Wavelet methods

Wavelet methods are very popular in density estimation, non-parametric regression and in signal analysis because of their ability to adapt to the local irregularities of the curve. When estimating spatially inhomogeneous curves, wavelet methods significantly outperform other traditional nonparametric methods. Typical wavelet estimators are non-linear threshold-type estimators. They attain (possibly within a factor that is only logarithmic in the sample size) asymptotically optimal rates simultaneously for large class of error measures and function spaces.

My research on wavelet methods has been focused on improving their flexibility in curve estimation. I have been looking for a finer balance between stochastic and approximation terms in the mean integrated squared error decomposition. I have also been dealing with data-based recommendations for choosing the tuning parameters in the estimation procedure, with implementing some modifications in the wavelet estimators as to make them satisfy some additional shape constraints like non-negativity, integral equal to one etc.
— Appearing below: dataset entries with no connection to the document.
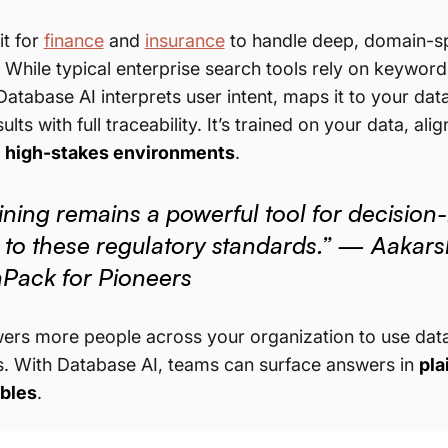
t for
finance
and
insurance
to handle deep, domain-spe
t. While typical enterprise search tools rely on keywor
 Database AI interprets user intent, maps it to your d
ults with full traceability. It’s trained on your data, a
r
high-stakes environments
.
ning remains a powerful tool for decision-
 to these regulatory standards.” — Aaka
nPack for Pioneers
ers more people across your organization to use data e
. With Database AI, teams can surface answers in
pla
ables
.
I have also implemented an online adaptive procedure of multiple sampling which allows for economic sampling of signals. The technique involves increasing the sampling rate when high-frequency terms are incorporated in the wavelet estimator, and decreasing it when signal complexity is judged to have decreased. The size of the wavelet coefficients at suitable resolution levels is used in deciding how and when to switch rates. The figure here (pdf) shows in its first panel the true signal. An additive Gaussian white noise with constant variance was added at a rate of 100 Hz to it and the goal was online recovery of the signal. In the second panel, our dual-rate sampling procedure has been applied. It samples at a low rate of only 16 Hz most of the time. However, when guided by the size of the wavelet coefficients, a highenough frequency is indicated, the procedure switches automatically to a high sampling rate of 100 Hz. This has happened near time points of 58 and of 75. When the high frequency fluctuations are over, the procedure switches back automatically to low rate sampling. The superimposed dashed line in the second panel indicates sampling rate as a function of time. Where the line is at level 0 or 0.5 the rate was low or high, respectively. The third panel shows the performance of the constant-rate sampler that uses the same number of sampling points like our dual-rate sampler. It can be seen that, for the same cost of sampling, the dual-rate sampler can resolve much better the high-frequency aberrations near the time points of 58 and of 75. Sometimes, such high-frequency aberrations are the most important feature in the signal.

My recent interest in wavelet methods is in applying them for image analysis.